T.C.

UYUŞMAZLIK MAHKEMESİ

 

ESAS NO       : 2020/681

KARAR NO  : 2020/764      

KARAR TR  : 14/12/2020

 

ÖZET: Davalı Belediyenin sorumluluk alanındaki yolda meydana gelen trafik kazasında uğranılan zararın tazmini istemiyle açılan davanın, 2918 sayılı Yasanın 19.01.2011 tarihinde yürürlüğe giren 110. maddesi kapsamında ADLİ YARGI YERİNDE çözümlenmesi gerektiği hk.

 

 

 

 

 

K A R A R

 

          Davacı   : H.K. (Kendi adına asaleten çocukları R.E., R. ve Y.Z.K. adına velayeten)

          Vekilleri : Av. N.Ş. Av. H.Ş.

          Davalı   : Adana İl Özel İdaresi (İdari Yargıda)

          Davalı   : Adana Büyükşehir Belediye Başkanlığı (Adli Yargıda)

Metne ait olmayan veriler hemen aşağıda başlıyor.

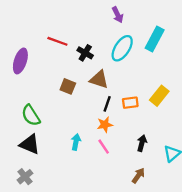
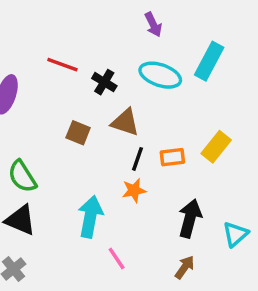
cyan ellipse: (122, 48) -> (160, 75), turned 76
cyan arrow: (76, 142) -> (90, 217), size x1.6
black arrow: (142, 143) -> (190, 218), size x1.5
pink line: (104, 147) -> (117, 259), moved

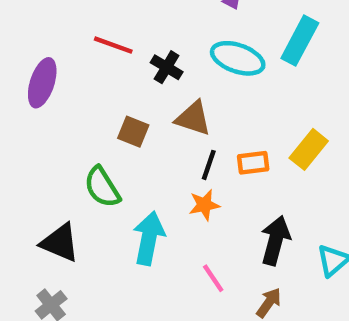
green semicircle: (22, 176) -> (102, 187), moved
pink line: (117, 259) -> (213, 278), moved

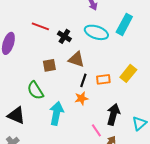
brown square: (133, 132) -> (49, 65), turned -32
pink line: (213, 278) -> (96, 130), moved

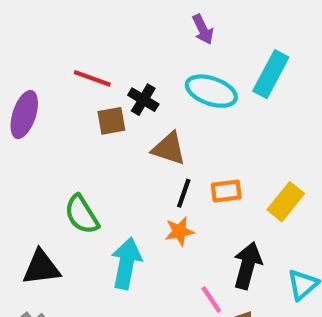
brown square: (49, 65) -> (111, 121), moved
yellow rectangle: (128, 73) -> (286, 202), moved
black triangle: (16, 115) -> (41, 268), turned -30

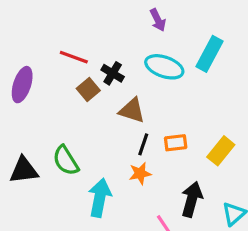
brown square: (111, 121) -> (88, 89), turned -30
black triangle: (41, 268) -> (24, 170), moved

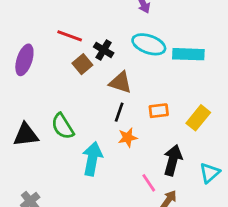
cyan rectangle: (210, 54) -> (188, 54), moved, turned 64
black line: (143, 144) -> (119, 112), moved

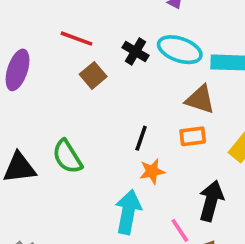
black cross: (104, 50) -> (136, 51), moved
brown triangle: (121, 82) -> (200, 99), moved
cyan arrow: (92, 159) -> (128, 212), moved

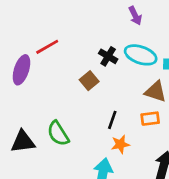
red line: (77, 39) -> (47, 47), moved, turned -50
brown square: (93, 75) -> (89, 81), moved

          Vekili    : Av. E.E.

 

          O L A Y:Davacılar vekili dava dilekçesinde özetle; müvekkilleri H.K.'in eşi çocukları R. R.E. ve Y.Z.K.'in babası N.K.'in 15/04/2012 günü 01 J... plakalı aracı ile seyir halindeyken Adana İl Özel İdaresi tarafından yapılan ve bu İdarenin bakım ve sorumluluğunda olan yolun bozuk olması nedeniyle yoldaki çukura girerek direksiyon hakimiyetini kaybettiğini. DSİ Genel Müdürlüğü sorumluluğunda bulunan su kanalının iç duvarına çarptığını, çarpma neticesinde bilincini kaybettiğini ve araçta boğularak hayatını kaybettiğini belirterek davalı idarenin hizmet kusuruna dayalı olarak toplam 425.000,00-TL maddi ve manevi zararın yasal faiziyle birlikte tazminine karar verilmesi istemiyle idari yargı yerinde dava açmıştır.

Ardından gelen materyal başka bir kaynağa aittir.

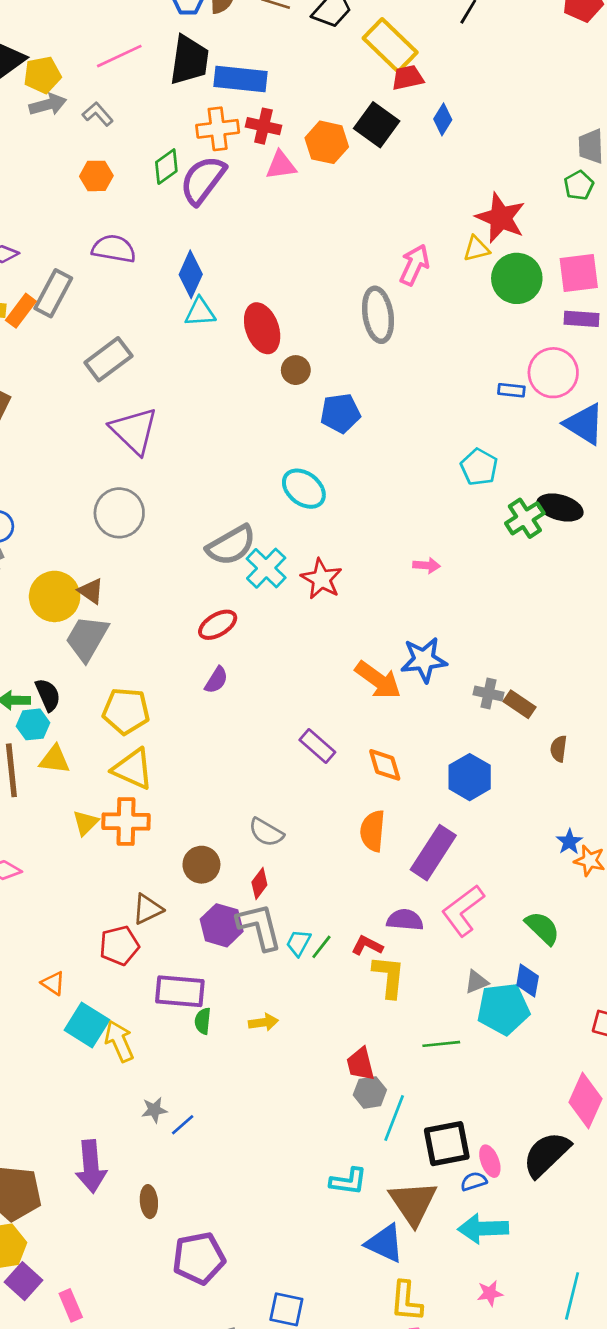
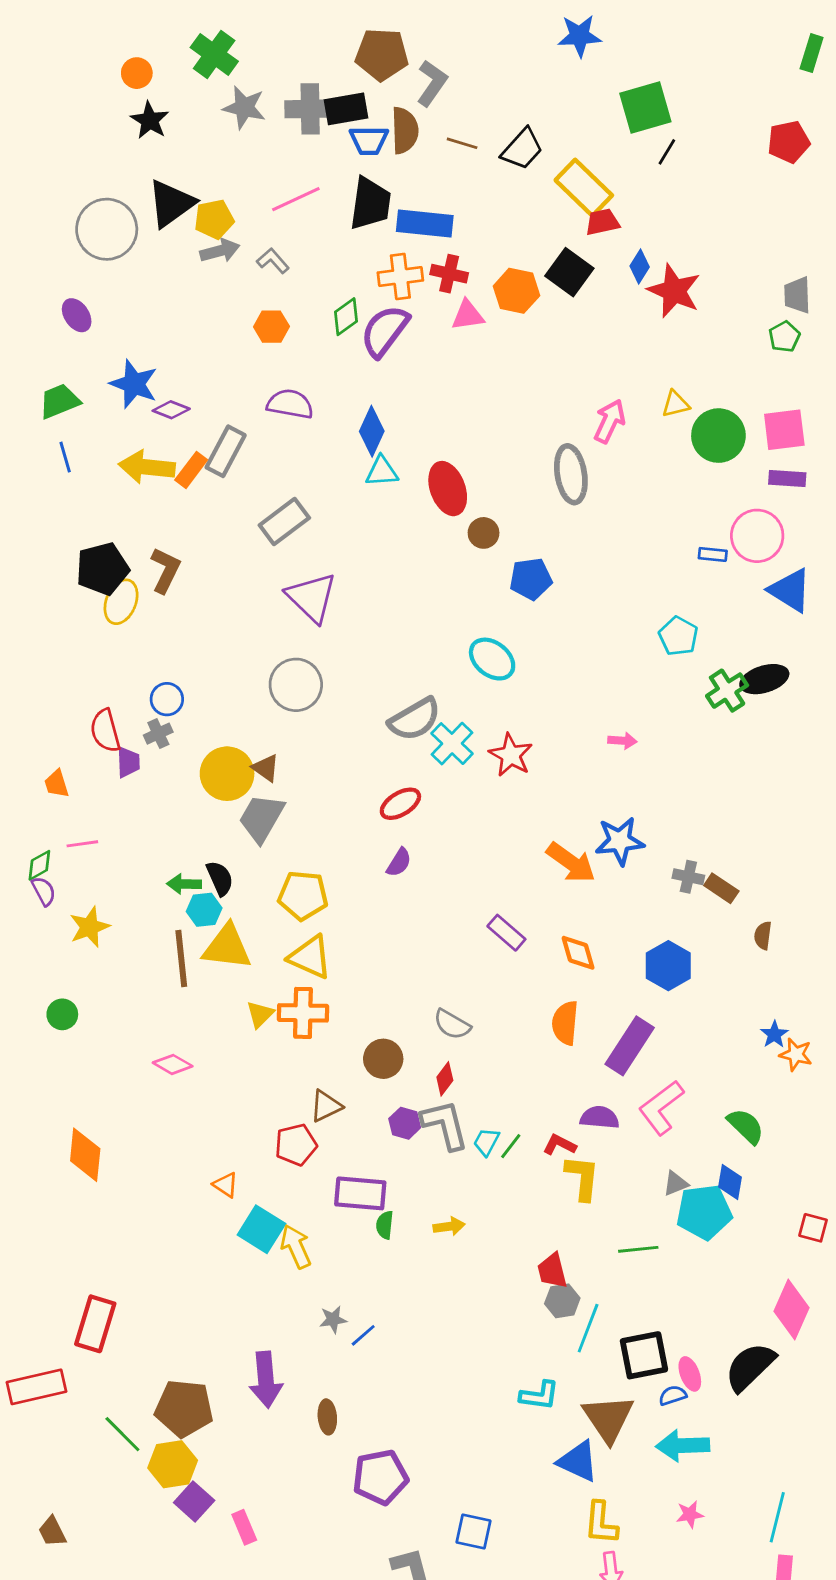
red star: (501, 218) -> (674, 291), moved
black ellipse: (560, 508) -> (764, 679), turned -33
yellow triangle: (55, 760) -> (227, 947), size x1.5
purple hexagon: (222, 925) -> (405, 1123), size x0.7

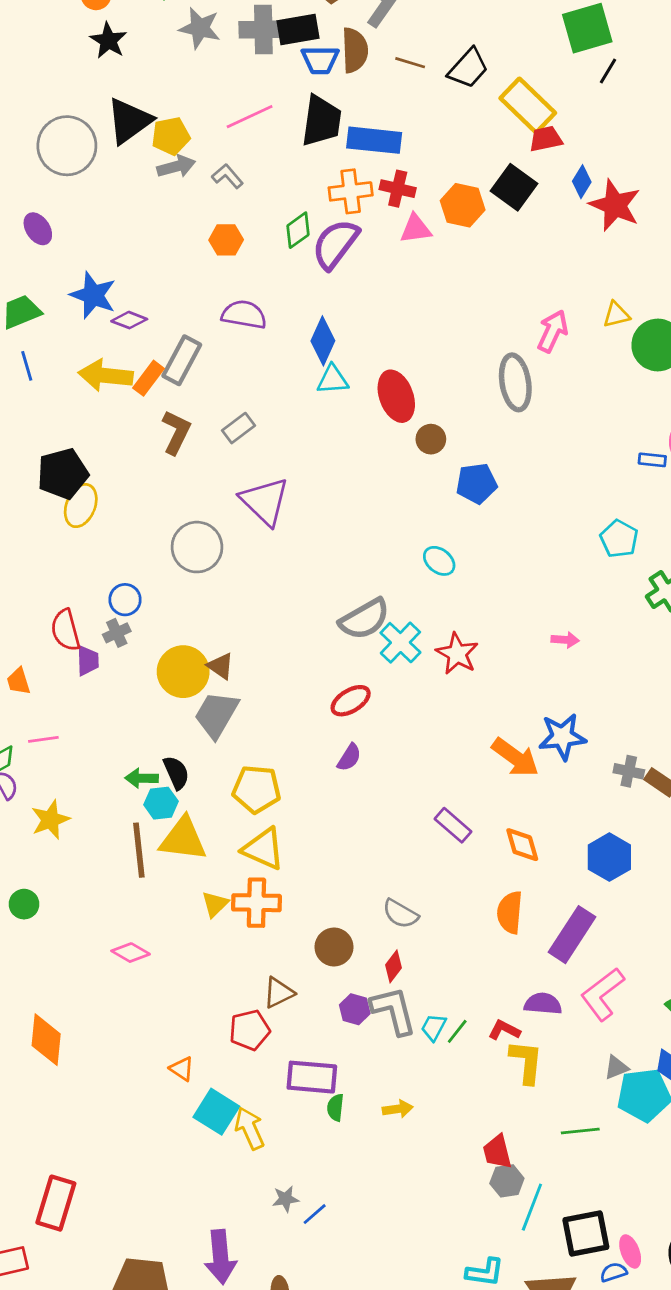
gray rectangle: (284, 521) -> (239, 428), size x0.7
brown L-shape: (165, 570) -> (176, 432), moved
cyan ellipse: (492, 659) -> (439, 561), size x0.7
gray circle: (296, 685) -> (197, 547), moved

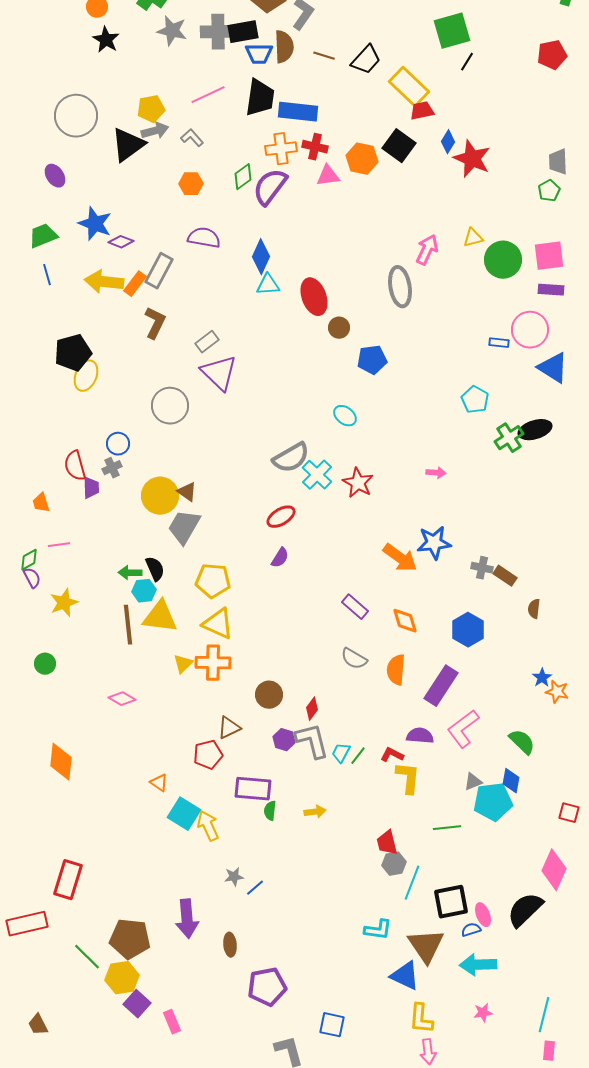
black triangle: (129, 121) -> (128, 145), moved
gray rectangle: (239, 428) -> (207, 342), moved
gray semicircle: (400, 914) -> (354, 659), moved

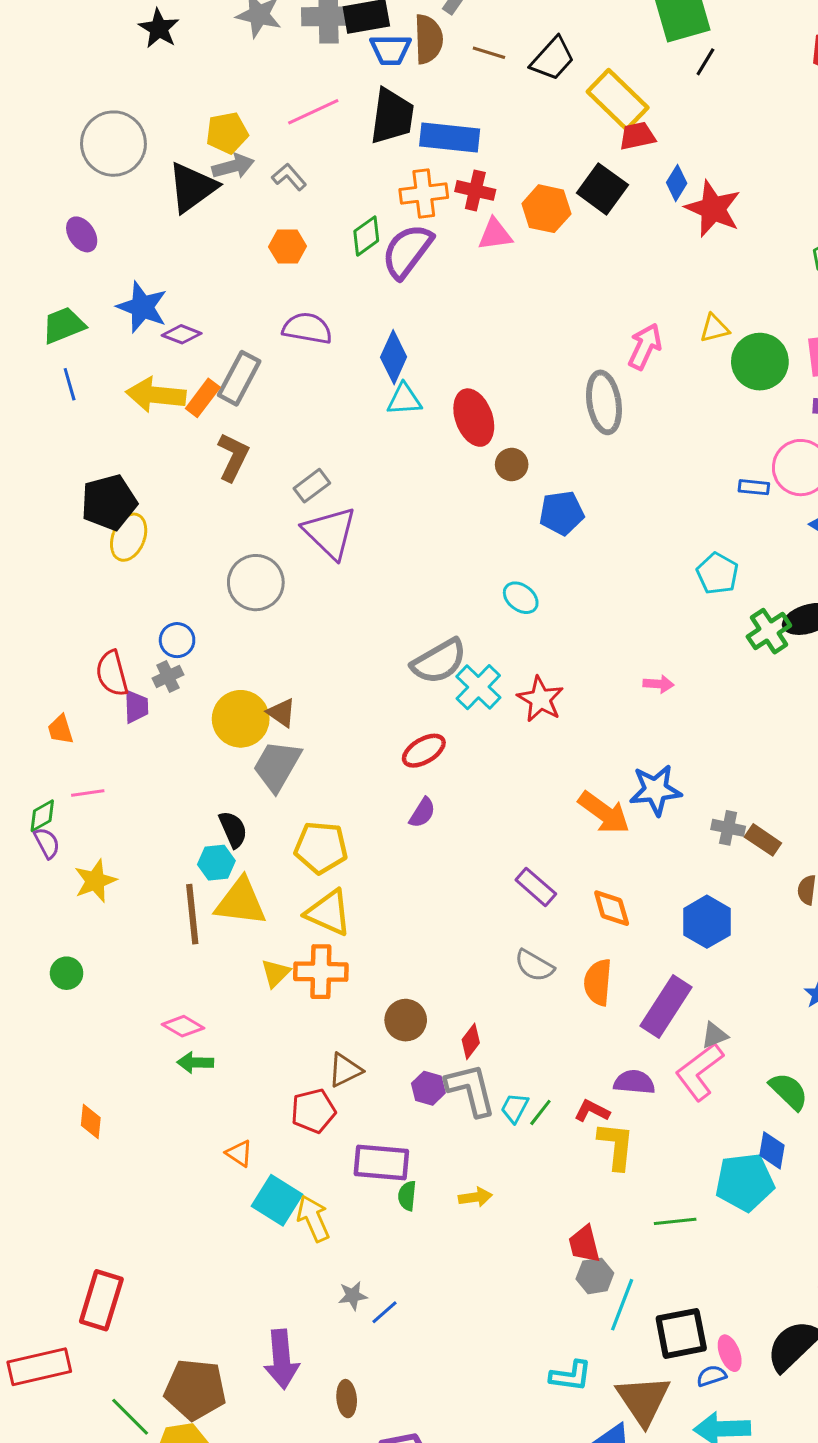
green arrow: (130, 573) -> (195, 1062), moved
orange diamond: (61, 762) -> (91, 1122), size x0.6
gray triangle: (473, 782) -> (714, 1035), moved

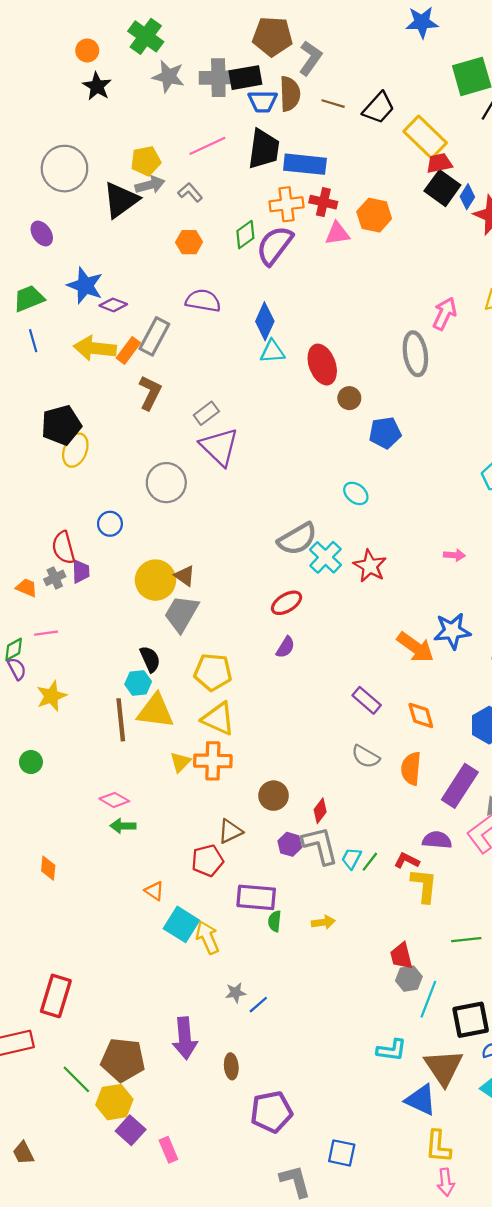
black square: (602, 189) -> (442, 188), moved
gray cross: (168, 676) -> (55, 578), moved
orange trapezoid: (60, 729) -> (27, 588), turned 130

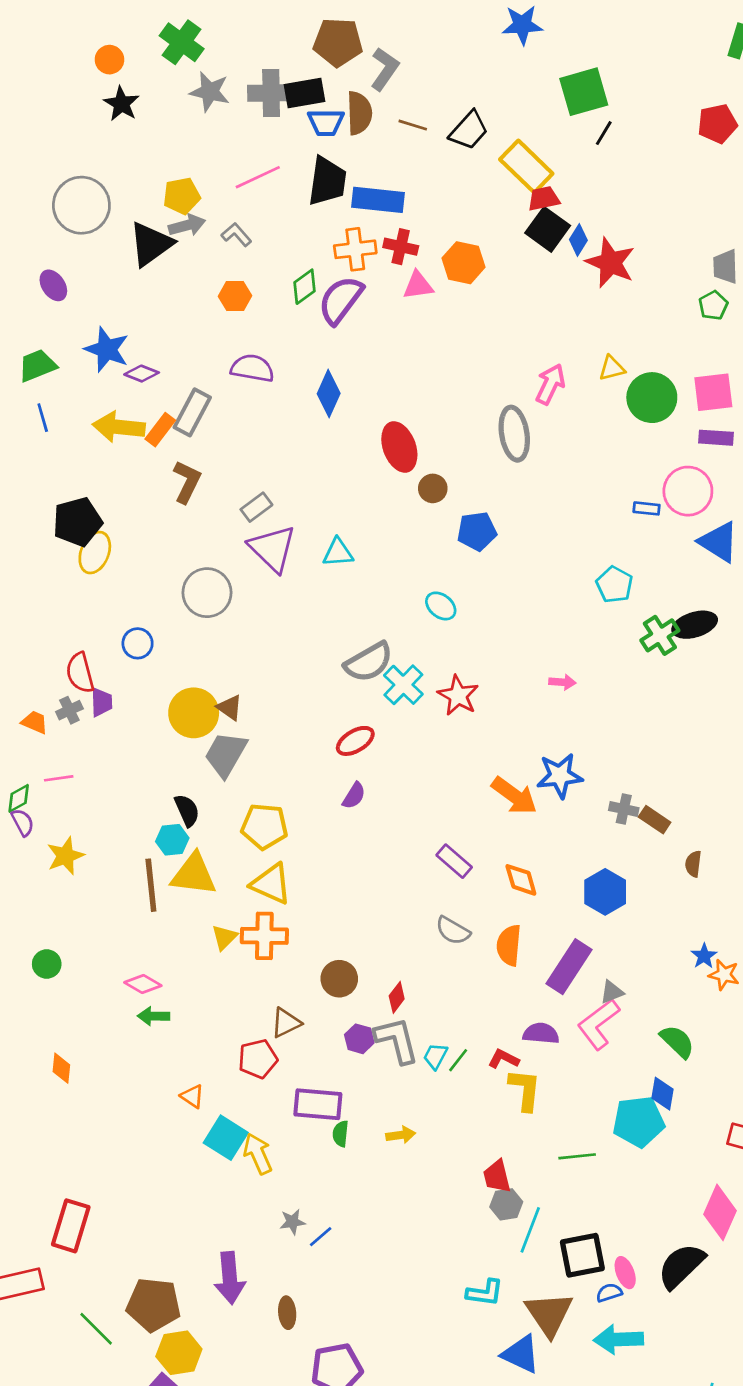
cyan triangle: (272, 352) -> (338, 553), moved
green circle: (31, 762) -> (47, 964), moved
yellow hexagon: (114, 1102) -> (179, 1353), moved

          ADANA 2 İDARE MAHKEMESİ: 06.12.2012 gün ve E:2012/1644, K:2012/1806 sayılı kararıyla “2918 sayılı Karayolları Trafik Kanunu'nun "Görevli ve yetkili mahkeme" başlıklı 110. maddesinde; "İşleteni veya sahibi Devlet ve diğer kamu kuruluşları olan araçların sebebiyet verdiği zararlara ilişkin olanları dâhil, bu Kanundan doğan sorumluluk davaları, adli yargıda görülür. Zarar görenin kamu görevlisi olması, bu fıkra hükmünün uygulanmasını önlemez. Hemzemin geçitte meydana gelen tren-trafik kazalarında da bu Kanun hükümleri uygulanır. Motorlu araç kazalarından dolayı hukuki sorumluluğa ilişkin davalar, sigortacının merkez veya şubesinin veya sigorta sözleşmesini yapan acentenin bulunduğu yer mahkemelerinden birinde açılabileceği gibi kazanın vuku bulduğu yer mahkemesinde de açılabilir." hükmüne yer verilmiştir.

          Dava dilekçesi ve eklerinin incelenmesinden; davanın, davalı idarenin bakım ve sorumluluğunda olan yoldaki kusur nedeniyle araçta meydana gelen zararın ödenmesi istemiyle açıldığı ve uyuşmazlığın 2918 sayılı Kanunun 110. maddesi uyarınca adli yargı mahkemelerinin görevinde olduğu anlaşılmaktadır.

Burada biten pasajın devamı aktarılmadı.